It’s often stated in many business books that you shouldn’t be in the commodity business because your business often lives and dies by the price of whatever it is that you’re selling. We often don’t fully recognize that we have control over the context and the situation in which our artwork and our products are perceived.
One of the things that Andy Warhol was smart about was that he went to people in person and he went to the customers that he wanted to attract in person. Even today, especially today, there’s nothing stronger than a face-to-face connection. Sure, it’s old-school and grassroots, but it works.
Warhol worked the crowd at parties and networked. He could get more high paying clients, and it was, ironically, through his partying endeavors, through an atmosphere that we don’t often consider fertile ground for developing professional relationships with people.
In terms of the products that Andy Warhol was selling, he was creating deeper meaning with his products by first finding people who were in the income bracket that he wanted to target, which were very wealthy people who could afford to buy hundreds of thousands of dollars’ worth of artwork to hang in their mansions, but he also reverse engineered and looked for ways that he could control his own domain and that he could present his own voice and his own perceptions and his own way of being without inviting price comparisons and commoditizing himself. This led to a multi-concerted ambush of various different projects, in different mediums, at different styles. He did film work, and then magazine work, and wrote books, and did interviews, and went to speaking engagements and book signings. It was a total ambush.
Warhol did the party scene and what was even better about his strategy was that he didn’t even have to arrange the partying, at all. He could just go to the party and he would be able to just work the crowd, socialize with people, and be able to slip in a little bit of the, “Oh, this is my project. This is what I’m doing.”
Word caught on, and fast. Slip in some alcohol and a few Quaaludes and he had it made with the clients he needed.
I don’t want to mislead and make you think that the foundation of Warhol’s business was partying and selling people when they were drugged up. Let’s be clear about one thing: Warhol worked his ass off and missed an entire decade of life just to build his career from scratch. Most people don’t want to even think of “losing a decade,” for a greater cause and yet we find ourselves losing all sorts of time without fully realizing it. We take one blink and soon enough we realize we’re in our 50s, but Warhol had Intention and a purpose and he was driven to see it come to fruition.
So, there was a real benefit to going to these parties which served almost like a conference, almost like a summit for selling Warhol’s paintings, and the parties, it may be argued, also further solidified his uniqueness while keeping him top of mind, relevant, memorable. Warhol knew that people easily forgot all kinds of things (other people, achievements, events), so he did everything in his power to keep them from forgetting. This also created a sense of more and deeper meaning for the duration of his career.
In many ways, just having Warhol at a party gave the party instant credibility and cachet. By 1977, Warhol himself became a living embodiment of wealth and status and celebrity, sophistication, and intelligence, always seen by “somebodies,” and never leave the room without an entourage.

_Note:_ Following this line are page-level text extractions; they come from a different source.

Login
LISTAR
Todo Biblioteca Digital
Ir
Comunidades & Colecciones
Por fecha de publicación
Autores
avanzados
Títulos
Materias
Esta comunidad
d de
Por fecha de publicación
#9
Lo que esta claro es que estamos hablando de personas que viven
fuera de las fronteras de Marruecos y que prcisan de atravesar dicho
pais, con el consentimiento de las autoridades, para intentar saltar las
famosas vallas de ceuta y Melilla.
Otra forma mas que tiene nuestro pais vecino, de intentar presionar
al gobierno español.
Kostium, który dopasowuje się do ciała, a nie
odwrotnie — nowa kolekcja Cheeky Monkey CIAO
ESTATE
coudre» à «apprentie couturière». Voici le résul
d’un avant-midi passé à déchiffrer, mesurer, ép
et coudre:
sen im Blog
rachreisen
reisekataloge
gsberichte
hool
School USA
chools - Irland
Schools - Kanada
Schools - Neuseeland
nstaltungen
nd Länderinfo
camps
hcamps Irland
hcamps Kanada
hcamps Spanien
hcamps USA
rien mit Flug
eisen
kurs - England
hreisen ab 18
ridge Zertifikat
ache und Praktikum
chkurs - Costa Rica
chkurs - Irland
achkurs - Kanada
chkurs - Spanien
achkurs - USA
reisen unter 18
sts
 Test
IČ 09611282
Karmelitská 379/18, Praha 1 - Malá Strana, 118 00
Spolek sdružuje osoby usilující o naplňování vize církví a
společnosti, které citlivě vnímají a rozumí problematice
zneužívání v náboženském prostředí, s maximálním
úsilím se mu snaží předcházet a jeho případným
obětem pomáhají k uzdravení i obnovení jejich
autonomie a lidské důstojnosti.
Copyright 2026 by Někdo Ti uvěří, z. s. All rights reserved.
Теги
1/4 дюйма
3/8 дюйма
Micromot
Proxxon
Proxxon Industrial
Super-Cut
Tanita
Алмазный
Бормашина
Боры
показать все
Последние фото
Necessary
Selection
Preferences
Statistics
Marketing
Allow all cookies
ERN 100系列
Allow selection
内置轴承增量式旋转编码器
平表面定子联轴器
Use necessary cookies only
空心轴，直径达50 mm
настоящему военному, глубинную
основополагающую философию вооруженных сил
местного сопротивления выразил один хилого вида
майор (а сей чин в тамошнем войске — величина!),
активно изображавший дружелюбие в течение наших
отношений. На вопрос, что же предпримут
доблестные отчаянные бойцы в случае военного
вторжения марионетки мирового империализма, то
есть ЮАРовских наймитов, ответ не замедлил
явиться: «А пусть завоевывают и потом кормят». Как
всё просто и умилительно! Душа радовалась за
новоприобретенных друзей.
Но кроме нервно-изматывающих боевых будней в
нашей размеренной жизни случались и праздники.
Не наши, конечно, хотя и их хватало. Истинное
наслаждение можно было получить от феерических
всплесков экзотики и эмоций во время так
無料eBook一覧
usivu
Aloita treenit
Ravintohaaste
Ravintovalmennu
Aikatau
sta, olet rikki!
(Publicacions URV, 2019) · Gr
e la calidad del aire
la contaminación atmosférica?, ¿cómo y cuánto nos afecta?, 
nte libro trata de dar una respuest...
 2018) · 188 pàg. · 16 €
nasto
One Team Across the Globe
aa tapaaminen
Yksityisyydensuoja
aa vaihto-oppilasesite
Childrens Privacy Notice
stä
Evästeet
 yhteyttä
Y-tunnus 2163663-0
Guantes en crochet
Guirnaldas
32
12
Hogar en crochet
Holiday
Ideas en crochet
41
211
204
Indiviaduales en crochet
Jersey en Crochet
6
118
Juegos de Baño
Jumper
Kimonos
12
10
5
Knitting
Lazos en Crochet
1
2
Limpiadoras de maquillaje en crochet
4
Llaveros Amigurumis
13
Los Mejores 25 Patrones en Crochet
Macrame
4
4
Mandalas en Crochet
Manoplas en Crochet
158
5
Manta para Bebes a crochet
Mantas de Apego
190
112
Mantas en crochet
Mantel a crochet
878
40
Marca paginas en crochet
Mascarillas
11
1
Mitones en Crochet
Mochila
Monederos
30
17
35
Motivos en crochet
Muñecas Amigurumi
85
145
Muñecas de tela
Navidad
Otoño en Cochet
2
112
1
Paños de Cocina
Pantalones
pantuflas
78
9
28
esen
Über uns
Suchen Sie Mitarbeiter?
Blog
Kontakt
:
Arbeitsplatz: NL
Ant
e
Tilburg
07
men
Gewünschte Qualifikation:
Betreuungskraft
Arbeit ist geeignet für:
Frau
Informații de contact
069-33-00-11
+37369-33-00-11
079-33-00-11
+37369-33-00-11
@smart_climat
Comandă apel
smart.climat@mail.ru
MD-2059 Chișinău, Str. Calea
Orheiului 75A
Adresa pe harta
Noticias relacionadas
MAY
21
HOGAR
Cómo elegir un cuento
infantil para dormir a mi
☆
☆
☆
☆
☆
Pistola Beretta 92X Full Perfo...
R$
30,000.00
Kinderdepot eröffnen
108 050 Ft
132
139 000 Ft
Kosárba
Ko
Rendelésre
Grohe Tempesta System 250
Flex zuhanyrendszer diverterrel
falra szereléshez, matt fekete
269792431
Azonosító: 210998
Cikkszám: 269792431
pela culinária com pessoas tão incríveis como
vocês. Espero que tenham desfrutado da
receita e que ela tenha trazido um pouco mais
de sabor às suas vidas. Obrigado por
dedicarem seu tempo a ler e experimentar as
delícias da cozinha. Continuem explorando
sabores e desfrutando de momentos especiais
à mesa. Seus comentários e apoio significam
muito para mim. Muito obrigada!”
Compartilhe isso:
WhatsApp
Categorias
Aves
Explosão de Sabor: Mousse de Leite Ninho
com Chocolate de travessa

In The Law of Success, by Napoleon Hill, Hill describes how he had found his calling in life through a series of false-starts, wrong-turns, delayed gratification—and several failures. Failure is, in fact, one of the laws of success in this mammoth text on how to achieve your dreams of success in life. His “calling,” as he describes it was the magazine, Hill’s Golden Rule which he was able to secure funding for after World War I.
In many respects, Warhol, like Napoleon Hill, was fortunate enough to have found his calling very early on in his life, which was painting but also Interview magazine.
I see many striking parallels between the lives of these two men, and it’s possibly not coincidental given the fact that most people refer to Hill when trying to seek ways of improving their lives and becoming more successful. The laws have been used by most successful people like Warhol, whether these successful people realize it or not.
Warhol did the party circuit, but he was also discerning about which parties he attended, and in the last 10 years of his life, he had garnered enough fame and fortune on his own that he could really start to afford to get the outside help that he needed to discover where all of the best parties were, where his interests were served and help him negotiate clients which was never something that he wanted to do himself, as evidenced in his diaries.
So let this be a lesson for creative types, aspiring artists and entrepreneurs: parties do have a place in your marketing arsenal! Certainly, it depends on which party you go to, but finding the right one could make success feel almost effortless!